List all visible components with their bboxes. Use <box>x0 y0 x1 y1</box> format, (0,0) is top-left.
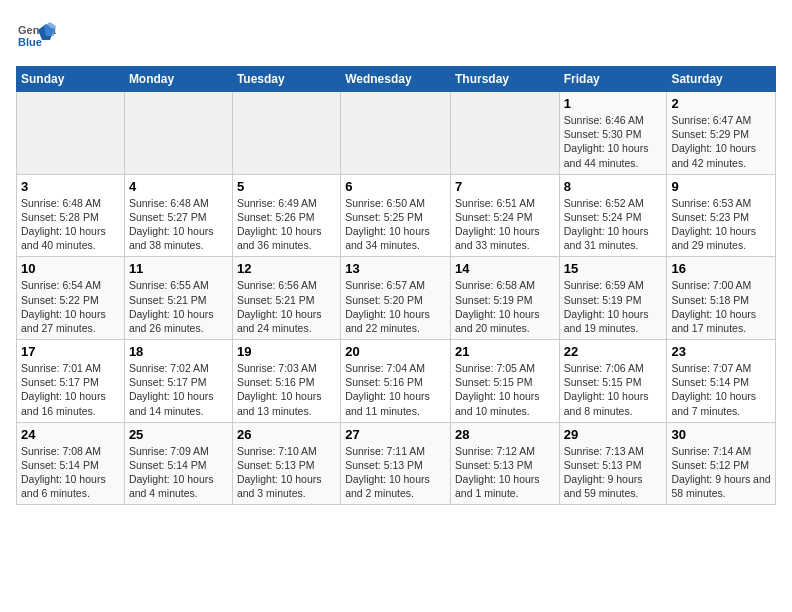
day-info: Sunrise: 6:52 AM Sunset: 5:24 PM Dayligh… <box>564 196 663 253</box>
calendar-cell: 10Sunrise: 6:54 AM Sunset: 5:22 PM Dayli… <box>17 257 125 340</box>
day-header-tuesday: Tuesday <box>232 67 340 92</box>
day-info: Sunrise: 6:59 AM Sunset: 5:19 PM Dayligh… <box>564 278 663 335</box>
day-number: 13 <box>345 261 446 276</box>
calendar-cell <box>450 92 559 175</box>
calendar-cell <box>341 92 451 175</box>
day-number: 24 <box>21 427 120 442</box>
calendar-cell: 18Sunrise: 7:02 AM Sunset: 5:17 PM Dayli… <box>124 340 232 423</box>
day-number: 29 <box>564 427 663 442</box>
calendar-cell: 5Sunrise: 6:49 AM Sunset: 5:26 PM Daylig… <box>232 174 340 257</box>
day-number: 25 <box>129 427 228 442</box>
calendar-week-1: 3Sunrise: 6:48 AM Sunset: 5:28 PM Daylig… <box>17 174 776 257</box>
day-number: 12 <box>237 261 336 276</box>
calendar-header-row: SundayMondayTuesdayWednesdayThursdayFrid… <box>17 67 776 92</box>
day-header-wednesday: Wednesday <box>341 67 451 92</box>
day-number: 20 <box>345 344 446 359</box>
calendar-cell: 19Sunrise: 7:03 AM Sunset: 5:16 PM Dayli… <box>232 340 340 423</box>
day-info: Sunrise: 7:09 AM Sunset: 5:14 PM Dayligh… <box>129 444 228 501</box>
calendar-cell: 1Sunrise: 6:46 AM Sunset: 5:30 PM Daylig… <box>559 92 667 175</box>
calendar-week-0: 1Sunrise: 6:46 AM Sunset: 5:30 PM Daylig… <box>17 92 776 175</box>
calendar-cell: 13Sunrise: 6:57 AM Sunset: 5:20 PM Dayli… <box>341 257 451 340</box>
day-info: Sunrise: 7:11 AM Sunset: 5:13 PM Dayligh… <box>345 444 446 501</box>
day-number: 28 <box>455 427 555 442</box>
day-info: Sunrise: 6:51 AM Sunset: 5:24 PM Dayligh… <box>455 196 555 253</box>
day-number: 18 <box>129 344 228 359</box>
calendar-cell: 2Sunrise: 6:47 AM Sunset: 5:29 PM Daylig… <box>667 92 776 175</box>
day-number: 8 <box>564 179 663 194</box>
day-info: Sunrise: 7:13 AM Sunset: 5:13 PM Dayligh… <box>564 444 663 501</box>
day-info: Sunrise: 7:03 AM Sunset: 5:16 PM Dayligh… <box>237 361 336 418</box>
calendar-cell <box>232 92 340 175</box>
day-info: Sunrise: 6:46 AM Sunset: 5:30 PM Dayligh… <box>564 113 663 170</box>
calendar-cell: 8Sunrise: 6:52 AM Sunset: 5:24 PM Daylig… <box>559 174 667 257</box>
calendar-cell: 14Sunrise: 6:58 AM Sunset: 5:19 PM Dayli… <box>450 257 559 340</box>
day-number: 10 <box>21 261 120 276</box>
day-number: 7 <box>455 179 555 194</box>
day-info: Sunrise: 7:10 AM Sunset: 5:13 PM Dayligh… <box>237 444 336 501</box>
calendar-cell: 11Sunrise: 6:55 AM Sunset: 5:21 PM Dayli… <box>124 257 232 340</box>
day-info: Sunrise: 6:54 AM Sunset: 5:22 PM Dayligh… <box>21 278 120 335</box>
day-number: 27 <box>345 427 446 442</box>
day-info: Sunrise: 6:57 AM Sunset: 5:20 PM Dayligh… <box>345 278 446 335</box>
day-info: Sunrise: 7:07 AM Sunset: 5:14 PM Dayligh… <box>671 361 771 418</box>
calendar-cell: 23Sunrise: 7:07 AM Sunset: 5:14 PM Dayli… <box>667 340 776 423</box>
calendar-cell: 17Sunrise: 7:01 AM Sunset: 5:17 PM Dayli… <box>17 340 125 423</box>
day-number: 6 <box>345 179 446 194</box>
day-info: Sunrise: 7:00 AM Sunset: 5:18 PM Dayligh… <box>671 278 771 335</box>
day-number: 21 <box>455 344 555 359</box>
day-number: 3 <box>21 179 120 194</box>
calendar-cell: 7Sunrise: 6:51 AM Sunset: 5:24 PM Daylig… <box>450 174 559 257</box>
calendar-cell <box>124 92 232 175</box>
day-info: Sunrise: 7:12 AM Sunset: 5:13 PM Dayligh… <box>455 444 555 501</box>
day-info: Sunrise: 6:55 AM Sunset: 5:21 PM Dayligh… <box>129 278 228 335</box>
calendar-cell <box>17 92 125 175</box>
day-info: Sunrise: 6:58 AM Sunset: 5:19 PM Dayligh… <box>455 278 555 335</box>
day-number: 14 <box>455 261 555 276</box>
calendar-cell: 21Sunrise: 7:05 AM Sunset: 5:15 PM Dayli… <box>450 340 559 423</box>
calendar-week-2: 10Sunrise: 6:54 AM Sunset: 5:22 PM Dayli… <box>17 257 776 340</box>
day-number: 15 <box>564 261 663 276</box>
day-number: 1 <box>564 96 663 111</box>
day-number: 19 <box>237 344 336 359</box>
day-number: 17 <box>21 344 120 359</box>
calendar-cell: 28Sunrise: 7:12 AM Sunset: 5:13 PM Dayli… <box>450 422 559 505</box>
day-header-friday: Friday <box>559 67 667 92</box>
svg-text:Blue: Blue <box>18 36 42 48</box>
logo: General Blue <box>16 16 62 56</box>
day-number: 9 <box>671 179 771 194</box>
day-info: Sunrise: 6:48 AM Sunset: 5:27 PM Dayligh… <box>129 196 228 253</box>
day-header-monday: Monday <box>124 67 232 92</box>
day-number: 23 <box>671 344 771 359</box>
day-info: Sunrise: 6:50 AM Sunset: 5:25 PM Dayligh… <box>345 196 446 253</box>
calendar-table: SundayMondayTuesdayWednesdayThursdayFrid… <box>16 66 776 505</box>
calendar-cell: 9Sunrise: 6:53 AM Sunset: 5:23 PM Daylig… <box>667 174 776 257</box>
day-info: Sunrise: 7:04 AM Sunset: 5:16 PM Dayligh… <box>345 361 446 418</box>
calendar-cell: 3Sunrise: 6:48 AM Sunset: 5:28 PM Daylig… <box>17 174 125 257</box>
logo-svg: General Blue <box>16 16 56 56</box>
calendar-week-4: 24Sunrise: 7:08 AM Sunset: 5:14 PM Dayli… <box>17 422 776 505</box>
day-header-sunday: Sunday <box>17 67 125 92</box>
calendar-cell: 29Sunrise: 7:13 AM Sunset: 5:13 PM Dayli… <box>559 422 667 505</box>
calendar-cell: 25Sunrise: 7:09 AM Sunset: 5:14 PM Dayli… <box>124 422 232 505</box>
day-number: 22 <box>564 344 663 359</box>
day-info: Sunrise: 6:49 AM Sunset: 5:26 PM Dayligh… <box>237 196 336 253</box>
calendar-cell: 6Sunrise: 6:50 AM Sunset: 5:25 PM Daylig… <box>341 174 451 257</box>
calendar-cell: 22Sunrise: 7:06 AM Sunset: 5:15 PM Dayli… <box>559 340 667 423</box>
calendar-body: 1Sunrise: 6:46 AM Sunset: 5:30 PM Daylig… <box>17 92 776 505</box>
day-info: Sunrise: 7:01 AM Sunset: 5:17 PM Dayligh… <box>21 361 120 418</box>
day-header-saturday: Saturday <box>667 67 776 92</box>
day-info: Sunrise: 6:56 AM Sunset: 5:21 PM Dayligh… <box>237 278 336 335</box>
calendar-week-3: 17Sunrise: 7:01 AM Sunset: 5:17 PM Dayli… <box>17 340 776 423</box>
day-info: Sunrise: 7:02 AM Sunset: 5:17 PM Dayligh… <box>129 361 228 418</box>
day-number: 16 <box>671 261 771 276</box>
calendar-cell: 12Sunrise: 6:56 AM Sunset: 5:21 PM Dayli… <box>232 257 340 340</box>
day-info: Sunrise: 6:53 AM Sunset: 5:23 PM Dayligh… <box>671 196 771 253</box>
calendar-cell: 26Sunrise: 7:10 AM Sunset: 5:13 PM Dayli… <box>232 422 340 505</box>
day-info: Sunrise: 7:08 AM Sunset: 5:14 PM Dayligh… <box>21 444 120 501</box>
day-info: Sunrise: 7:05 AM Sunset: 5:15 PM Dayligh… <box>455 361 555 418</box>
calendar-cell: 30Sunrise: 7:14 AM Sunset: 5:12 PM Dayli… <box>667 422 776 505</box>
calendar-cell: 15Sunrise: 6:59 AM Sunset: 5:19 PM Dayli… <box>559 257 667 340</box>
day-number: 5 <box>237 179 336 194</box>
day-info: Sunrise: 7:14 AM Sunset: 5:12 PM Dayligh… <box>671 444 771 501</box>
day-header-thursday: Thursday <box>450 67 559 92</box>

——————

§ Work order: Among the lines of the preceding data, which ones hold the word "Blue"? List them.

§ Finished task:
svg-text:Blue: Blue <box>18 36 42 48</box>
logo: General Blue <box>16 16 62 56</box>
logo-svg: General Blue <box>16 16 56 56</box>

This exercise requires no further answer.